Letter from Scotland
The humble town of Falkirk is celebrating the 10th anniversary of the famous Kelpies. These creatures from Celtic mythology are rising from its industrial past to take it to a new future as a commuter town, service centre and tourist attraction. The Falkirk Wheel, linking the old canals, gives a similar signal from the other side of the district.
Since the Kelpies emerged on the landscape, over 800,000 people a year have come to visit them. The local council has worked out that those visitors have spent £137 million each year, boosting the economy in the town and its surrounds. The 30 metre high structures are set in a new parkland where the Forth-Clyde canal joins the Firth of Forth. The sculptor, Andy Scott from Glasgow, was inspired by the canal horses and pit ponies of industrial times and linked them to the mythical horse maidens who haunted the rivers and lochs of ancient Scotland….and maybe still do.
Until the Kelpies and the Wheel were built, Falkirk was a forgotten town, lying in the rust belt of Central Scotland between the oil refineries of Grangemouth and Stirling Castle. Yet it was once the beating heart of the country, the home of the Industrial Revolution, its Carron Iron Works making everything from cannons, to pillar boxes and ovens. Now the only large manufacturing business is the bus maker Alexander Dennis, employing just 800 people. By far the largest employers are the health board and the district council.

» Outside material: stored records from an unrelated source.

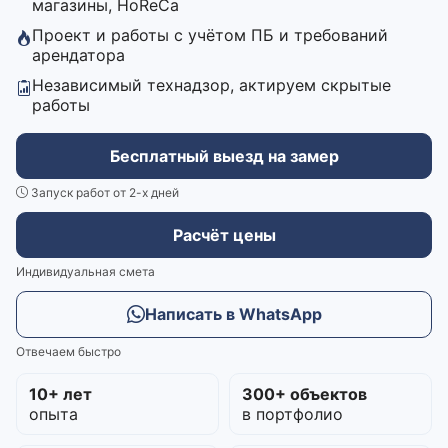
магазины, HoReCa
Проект и работы с учётом ПБ и требований
арендатора
Независимый технадзор, актируем скрытые
работы
Бесплатный выезд на замер
Запуск работ от 2-х дней
Расчёт цены
Индивидуальная смета
Написать в WhatsApp
Отвечаем быстро
10+ лет
300+ объектов
опыта
в портфолио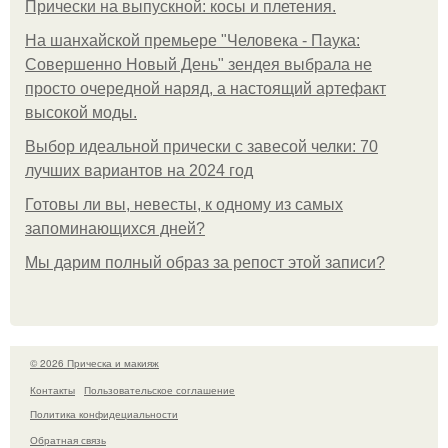
Прически на выпускной: косы и плетения.
На шанхайской премьере "Человека - Паука:
Совершенно Новый День" зендея выбрала не
просто очередной наряд, а настоящий артефакт
высокой моды.
Выбор идеальной прически с завесой челки: 70
лучших вариантов на 2024 год
Готовы ли вы, невесты, к одному из самых
запоминающихся дней?
Мы дарим полный образ за репост этой записи?
© 2026 Прическа и макияж
Контакты
Пользовательское соглашение
Политика конфидециальности
Обратная связь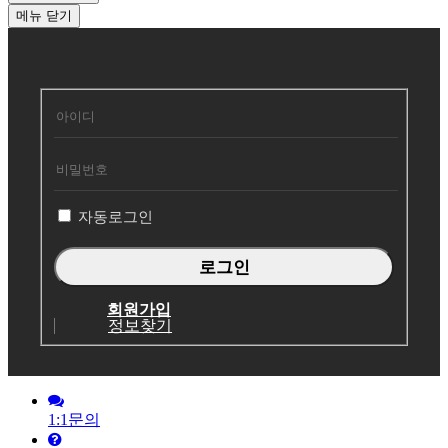
메뉴
닫기
회
원
로
그
인
자동로그인
회원가입
정보찾기
1:1문의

But post-industrial Falkirk has not lost population, it remains at around 32,000, in fact it’s increasing slightly, proving that you don’t have to make things to prosper. And we found out this week that the same is true for Scotland as a whole. The latest population figures, from the 2022 census, put the number at 5.43m, the highest it’s ever been. But the growth, at 2.7 per cent since 2011, is less than in England and Wales (6 per cent) and the figure would have decreased by 48,800 if it had not been for immigration.

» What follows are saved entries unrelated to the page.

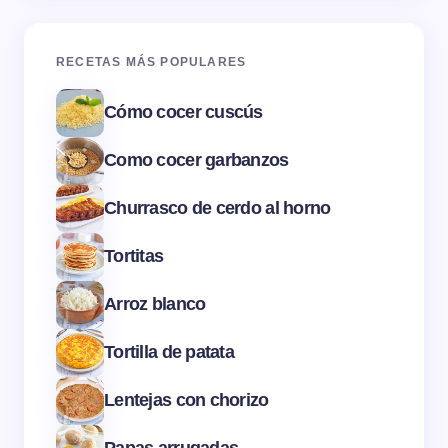
RECETAS MÁS POPULARES
Cómo cocer cuscús
Como cocer garbanzos
Churrasco de cerdo al horno
Tortitas
Arroz blanco
Tortilla de patata
Lentejas con chorizo
Papas arrugadas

We are also an aging population. The number of people over 65 has risen by 22 per cent over the last decade and now stands at over one million, compared to the 832,000 children under the age of 15. How are we to pay for the care all these old people will need?

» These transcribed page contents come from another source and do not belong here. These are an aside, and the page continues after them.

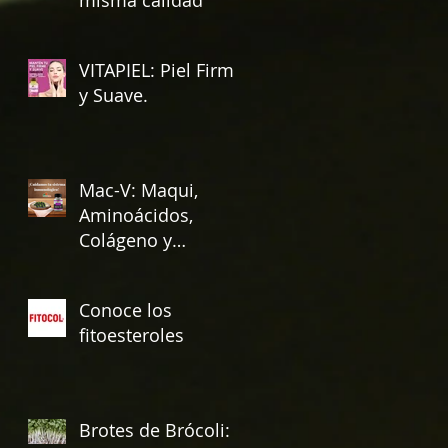
VITAPIEL: Piel Firme
y Suave.
Mac-V: Maqui,
Aminoácidos,
Colágeno y
Vitamina E.
Conoce los
fitoesteroles
Brotes de Brócoli:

Here is another issue where we have been given a decade’s warning and still we have done almost nothing about. Like climate change. How many more climate marches, like the one due to take place in Edinburgh on Saturday will there have to be before governments, businesses and we the people cut our carbon emissions?
Scotland is about to embark on two interesting social experiments. The first involves cutting high peak-time fares on our newly nationalised ScotRail trains. It’s for a six month trial, starting on 2 October, to see if more people can be persuaded to leave their cars at home and take the train.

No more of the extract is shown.